Tele‐Medicine models in the ICU, tele‐ICU, have historically been used to provide care to seriously ill patients by offsite health care providers. These models have been associated with the improved clinical outcomes of ICU patients and effective supervision and education of trainees. Studies have shown that tele‐ICU have a significant positive impact on education and improved patient safety and quality of care among residents (4, 5). In order to offer adequate care to an overwhelmingly high number of critically ill COVID‐19 patients in conjunction with the demand of ensuring residents safety and well‐being, tele‐ICU can be a valuable solution during the current pandemic.
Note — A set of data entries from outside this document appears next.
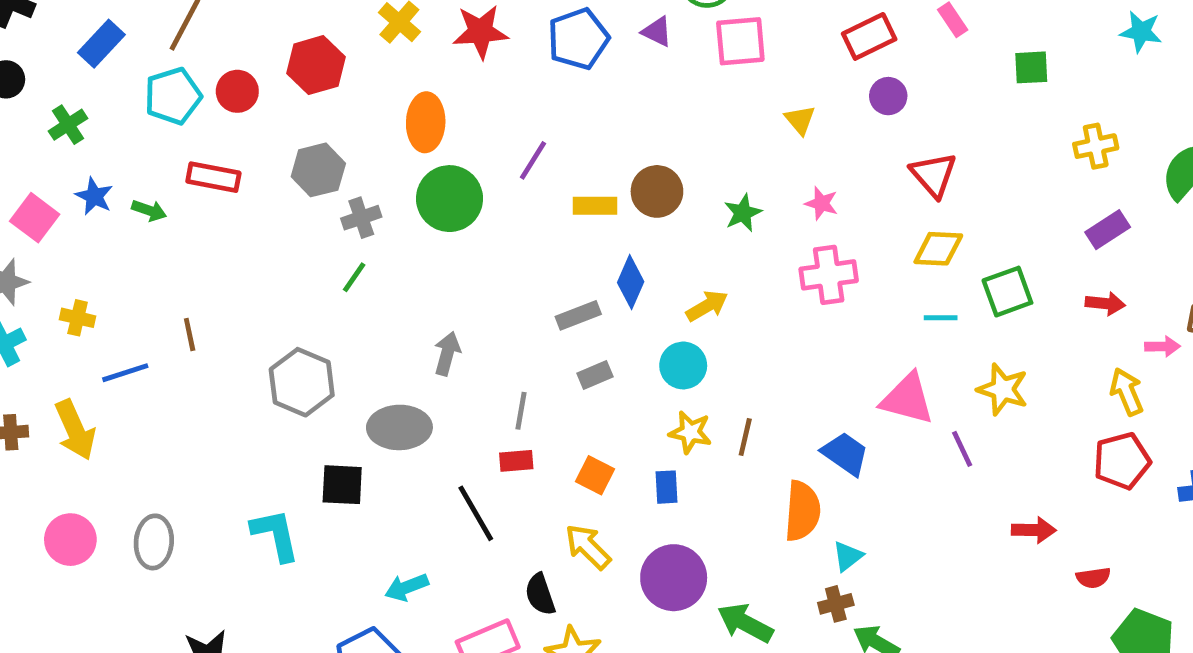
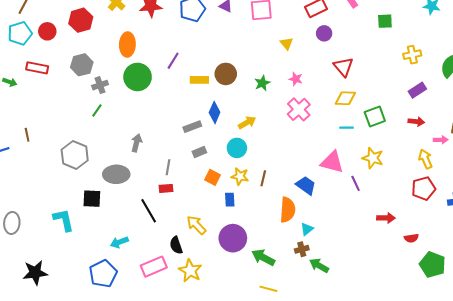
pink cross: (829, 275) -> (299, 109), turned -35
orange square: (595, 475) -> (213, 177), moved

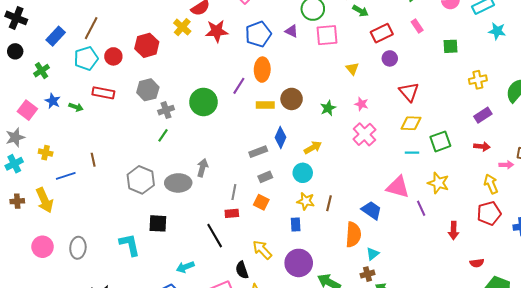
orange ellipse: (127, 45) -> (262, 70), moved
gray ellipse: (116, 174) -> (178, 183), moved
orange square: (213, 177) -> (261, 202), moved
red arrow: (386, 218) -> (454, 231), moved, turned 90

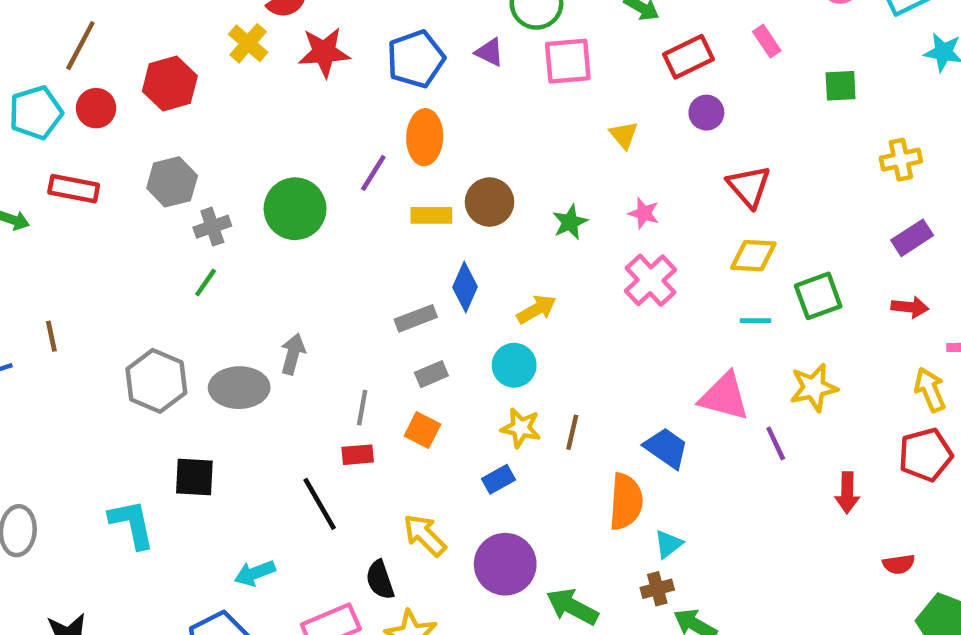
brown line: (91, 28) -> (80, 46), moved
yellow star: (438, 183) -> (814, 388), turned -30
blue rectangle: (296, 224) -> (498, 479), turned 64

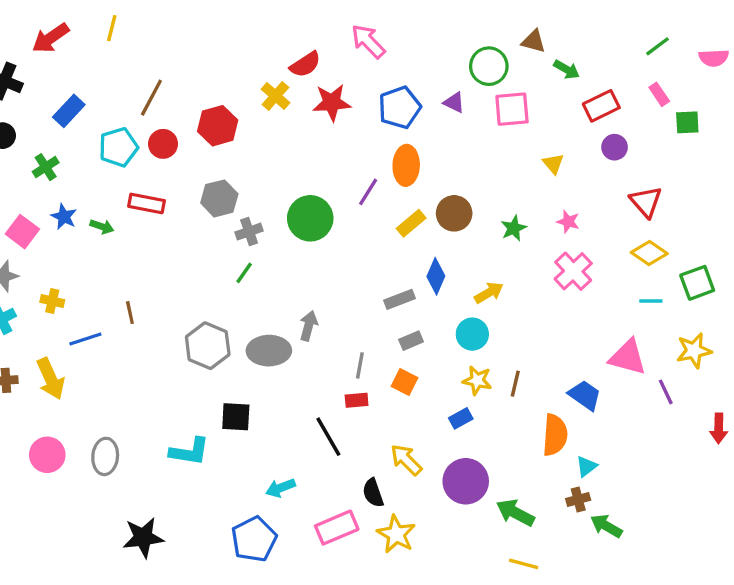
green square: (841, 86) -> (687, 122), moved
yellow rectangle: (431, 215) -> (411, 223), turned -40
yellow diamond: (753, 256) -> (649, 253), turned 32
cyan L-shape: (132, 524) -> (189, 451), turned 111

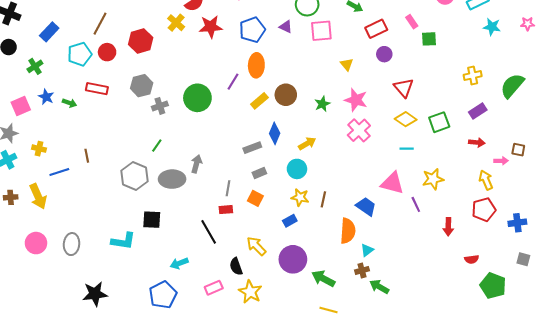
pink star: (568, 222) -> (356, 100), size x1.6
pink square: (22, 232) -> (21, 106), turned 30
green line: (244, 273) -> (157, 146), moved
green square: (697, 283) -> (439, 122), moved
pink rectangle: (337, 528) -> (214, 288), size x0.7

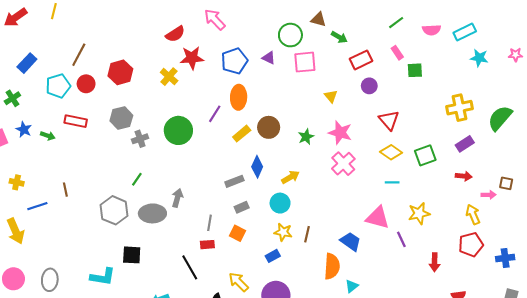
yellow cross: (176, 23) -> (169, 77), moved
yellow cross: (473, 75) -> (459, 108), size x1.4

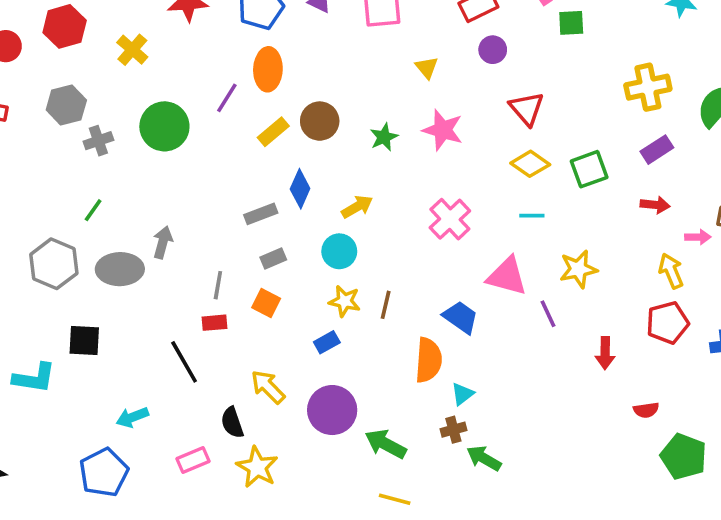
yellow cross: (169, 77) -> (132, 50), moved
pink cross: (343, 164) -> (450, 219), moved

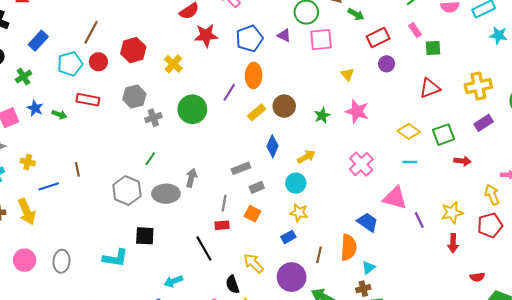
red triangle: (527, 109) -> (430, 88), moved, turned 50
red arrow: (655, 205) -> (463, 161), moved
gray rectangle: (261, 214) -> (241, 168), moved
yellow star: (578, 269) -> (452, 213), moved
brown line: (386, 305) -> (319, 255), moved

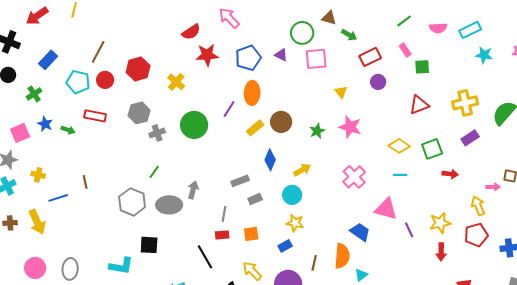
cyan pentagon: (70, 64) -> (78, 82), turned 30
orange square: (253, 214) -> (251, 234), moved, turned -35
Intensive care unit specialists in our institution started to utilise tele‐ICU during COVID‐19 pandemic. Tele‐ICU was deployed throughout the day in the medical ICU, a 24‐bed unit dedicated to care for COVID‐19 critically ill patients. The tele‐ICU system includes adjustable high‐resolution cameras throughout the room, a two‐way audio system and direct digital connection to the monitoring system, allowing the team to view the patient, vital signs monitors, mechanical ventilation settings, intravenous infusions and rates, and other organs supportive devices, and to communicate with the caring nursing staff from a distant location. The residents and faculty members can manage patients without being in direct contact or inside the room. Direct care is limited to trained faculty members, while residents communicate with the nursing staff, patients and families via the audiovisual tele‐ICU system. Although the residents are still in the ICU conducting regular daily tasks and interacting with the multidisciplinary teams, they are not in direct contact with COVID‐19 patients. This approach in provision of care can achieve many goals, specifically, adequate education to trainees, effective communication with the nursing staff, patients and their families, and enhanced safety and well‐being of residents. The disadvantages of this model are the lack of hands‐on experience and involvement in ICU bedside procedures. Another obstacle in implementing tele‐ICU model is the high cost of the infrastructure to set such an advanced system. One of the solutions that can be adopted by ICU specialists who do not have tele‐ICU system available in the hospital is to use alternative tools to achieve the same objectives. Such tools may include phones, portable computers or other mobile and wireless communication devices. In evaluating the benefits and limitations of tele‐ICU models in caring for COVID‐19 patients, ICU specialists in our hospital consider the use of tele‐ICU model in treating highly infectious COVID‐19 ICU patients is superior for residents as it offers adequate education, higher safety and sense of well‐being. It can be applied as a substitute method for residents who are caring for seriously ill patients infected with novel corona virus in the ICU. Several telecommunication technologies can be utilised to serve the purpose such as portable computers, phones, and other mobile and wireless communication devices.

Tele‐ICU is a unit equipped with audiovisual telecommunication capabilities to enable health care providers to deliver care to patients remotely.

Utilising tele‐ICU in caring for critically ill COVID‐19 patients can provide adequate education and higher safety for residents.